The face-to-face education model cannot just be transposed to online

In this context, the learner experience was suboptimal. Students know that, “unlike a brick-made lecture hall, an online platform is capable of much more, yet none of its capabilities are being utilised.” A risk identified by many learning designers and education technologists is that the sudden increase in usage of videoconferencing tools will end up encouraging traditional formats of “teacher-centered learning”.

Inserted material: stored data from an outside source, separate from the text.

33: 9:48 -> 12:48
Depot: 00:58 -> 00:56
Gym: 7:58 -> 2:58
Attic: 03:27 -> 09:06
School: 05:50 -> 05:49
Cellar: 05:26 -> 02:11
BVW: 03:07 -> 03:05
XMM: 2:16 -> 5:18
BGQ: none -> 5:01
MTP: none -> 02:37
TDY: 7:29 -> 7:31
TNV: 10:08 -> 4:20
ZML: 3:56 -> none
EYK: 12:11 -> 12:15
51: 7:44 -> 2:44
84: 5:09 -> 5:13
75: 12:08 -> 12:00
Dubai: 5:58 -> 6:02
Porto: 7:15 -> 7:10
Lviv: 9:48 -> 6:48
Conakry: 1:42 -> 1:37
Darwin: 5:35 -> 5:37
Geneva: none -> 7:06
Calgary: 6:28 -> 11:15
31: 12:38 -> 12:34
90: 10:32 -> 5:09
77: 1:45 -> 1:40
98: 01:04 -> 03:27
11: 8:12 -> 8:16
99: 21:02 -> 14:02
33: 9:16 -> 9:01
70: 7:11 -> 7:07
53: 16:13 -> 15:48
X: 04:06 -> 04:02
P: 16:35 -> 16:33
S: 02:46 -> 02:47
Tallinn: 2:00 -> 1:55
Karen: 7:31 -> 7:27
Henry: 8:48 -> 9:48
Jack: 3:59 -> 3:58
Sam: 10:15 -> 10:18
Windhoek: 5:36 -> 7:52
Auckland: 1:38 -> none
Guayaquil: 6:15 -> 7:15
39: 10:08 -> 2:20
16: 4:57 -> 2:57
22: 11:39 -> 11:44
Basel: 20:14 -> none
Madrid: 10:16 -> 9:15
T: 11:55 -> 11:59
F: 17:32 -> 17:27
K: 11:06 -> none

A quality learning experience online should be designed for the native capabilities of the internet, and face-to-face education designs should take into account the strengths of teachers’ and students’ physical presence in a campus and research/laboratory environment. Online learning environments are excellently suited for active learning, self-paced learning, repeated practise with immediate feedback, peer learning, both synchronous and asynchronous teacher-learner or learner-learner interactions, reflection and discussion assignments or group work on projects, challenges, research projects. Why not think of more advanced AR or VR environments? For example, EIT InnoEnergy introduced its Battery Bash VR game where students learn to safely design battery packs without causing electrical shortcuts or wasting wrongly soldered battery cells.

Let’s apply these lessons to digital learning:

  • Mobile first = content first, go back to the essentials: what is it learners should be able to do after they take your course? Then prioritise the content and skills best suited for online, and those for face-to-face (or synchronous remote in case of limited campus access).
  • Keep the user in mind: what are the learning outcomes and how are they relevant for your learners and their context; integrate problems or examples related to real-life issues
  • No unnecessary development: resources are limited so creating online learning resources should be well justified and weighted against curating existing public, open or colleagues’ contents.
  • Avoid large chunks of content: long videos and texts don’t work well online. Rework learning contents in smaller chunks to create progressive learning steps and create short videos where your tutorial presence creates added value.
  • Mobile-first design “paves the way to a better desktop experience as well”: smart digital first design will also improve the overall effectiveness of a course as it implies applying sound, proven pedagogical principles for both learning modalities. After all, the internet is not as forgiving for bad teaching as a closed classroom environment.
  • Adapt to a digitalised reality: the way we process information, communicate and learn has simply changed. The education sector will not escape digital transformation.

Of course, the recent crisis did not allow education organisations to do much more given the circumstances, but it should be a turning point, and a time for designing a more long-term strategy for higher education.